Does Jarvis believe Burroughs would entertain a request to block the pending legislation, assuming it becomes law?

“I think the judge in Massachusetts could enjoin a new program, but probably wouldn’t do so, both because it is premature (the program’s final shape isn’t even known as this point) and because there’s no guarantee that future flights would land in Massachusetts,” Jarvis wrote.

“Predictably, red states love what DeSantis is doing while blue states think it is perverse. Of course, this should not come as any surprise — illegal immigration is a deeply polarizing subject. I think everyone would agree that we need to overhaul our immigration policies, but that’s where agreement ends.  No doubt the subject will be a hot button issue in the 2024 presidential election,” Jarvis added.

Meanwhile, a group of religious and immigration groups issued statements denouncing the legislation being pursued in the special session.

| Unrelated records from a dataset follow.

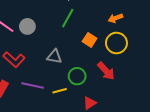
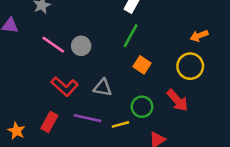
orange arrow: (115, 18) -> (199, 36), moved
orange square: (90, 40) -> (142, 65), moved
gray triangle: (54, 56) -> (103, 88), moved

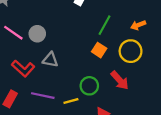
green line: (131, 36) -> (105, 25), moved
orange square: (142, 65) -> (99, 50), moved
gray triangle: (103, 88) -> (50, 60), moved

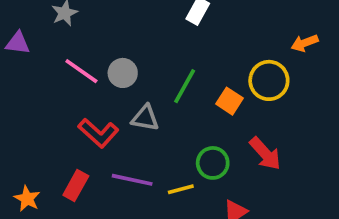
green line: (105, 25) -> (185, 86), moved
orange arrow: (138, 25) -> (305, 43), moved
yellow circle: (131, 51) -> (269, 80), moved

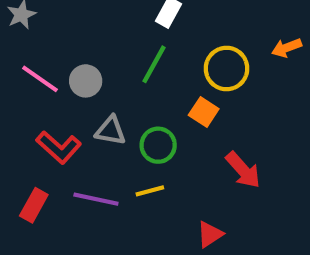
yellow circle: (269, 80) -> (227, 69), moved
green line: (185, 86) -> (154, 64), moved
green circle: (213, 163) -> (158, 145), moved
yellow line: (181, 189) -> (150, 191), moved

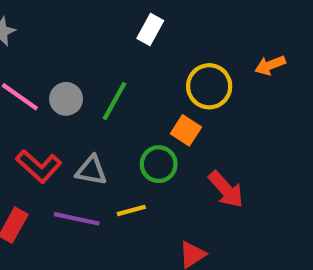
green line: (154, 64) -> (114, 101), moved
gray triangle: (110, 131) -> (91, 170), moved
green circle: (158, 145) -> (159, 164), moved

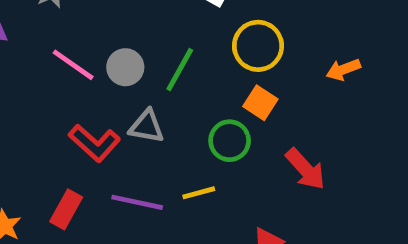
orange arrow: (270, 65) -> (343, 70), moved
yellow circle: (209, 86) -> (258, 46), moved
gray triangle: (91, 170) -> (147, 126), moved

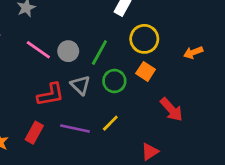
gray triangle: (147, 126) -> (80, 85), turned 35
green circle: (230, 141) -> (114, 81), moved
red L-shape: (95, 143) -> (51, 95), turned -52
yellow line: (199, 193) -> (110, 123), turned -30

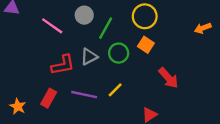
gray circle: (68, 51) -> (84, 15), moved
orange arrow: (193, 52) -> (203, 28), moved
gray triangle: (80, 85) -> (89, 57), turned 48

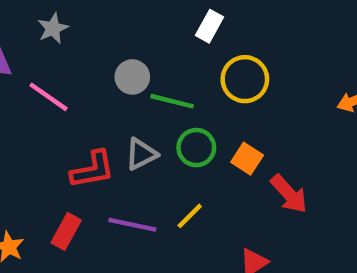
pink line: (52, 26) -> (48, 97), moved
green line: (106, 28) -> (172, 101), turned 75
orange square: (146, 45) -> (247, 159), moved

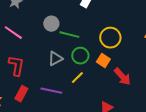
yellow circle: (245, 79) -> (110, 38), moved
red L-shape: (93, 170) -> (16, 66), moved, turned -70
yellow line: (190, 216) -> (77, 78), moved

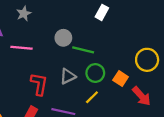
pink line: (13, 33) -> (22, 48), turned -30
yellow circle: (110, 38) -> (147, 60), moved
red L-shape: (16, 66) -> (39, 84), moved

“They are retroactively trying to clean up the governor’s unconstitutional mess. It’s right in the bill. That’s exactly what this special session is about,” former state House member Carlos Guillermo Smith said.

“And we have real problems in the state of Florida. Real problems. We have a housing affordability crisis. We have folks who need food, they need shelter, they need support with utilities. And what is this money doing to help them? It’s not. We have $8 billion in reserves to solve Florida’s problems. You should be using those resources to help Floridians not to pay for another political stunt,” Smith added.

Fixes to DeSantis’ immigrant program won’t necessarily solve his legal woes
Refugees who fled the crisis in Venezuela. Credit: Victor Moriyama/Getty Images

“I came to this country when I was 13, I was an asylum seeker, my family was persecuted by the Venezuelan regime. When we came here, it was very tough to get used to this new country, but we had a community that welcomed us,” said Samuel Vilchez Santiago, Florida State Director of The American Business Immigration Coalition Action.

“I think about that. I think about the thousands of children and families that are just like my own family, who come here, escaping brutal dictatorships in countries like Venezuela, Nicaragua, and Cuba. And today, the governor and the Republican Legislature is turning their back on them and utilizing their trauma, utilizing the traumas of our community to continue expanding upon Ron DeSantis’ presidential dream. That’s wrong,” he continued.

“People don’t leave home unless home is the mouth of a shark. Unless it is impossible to live in the country that you come from and that you love and is now not loving you back. Ron DeSantis is the king of the crowd that are destroying families and destroying the hope of those who, like generations before them, come here looking to fulfill their hopes and dreams,” Sister Ann Kendrick, Co-Founder of The Hope CommUnity Center, said.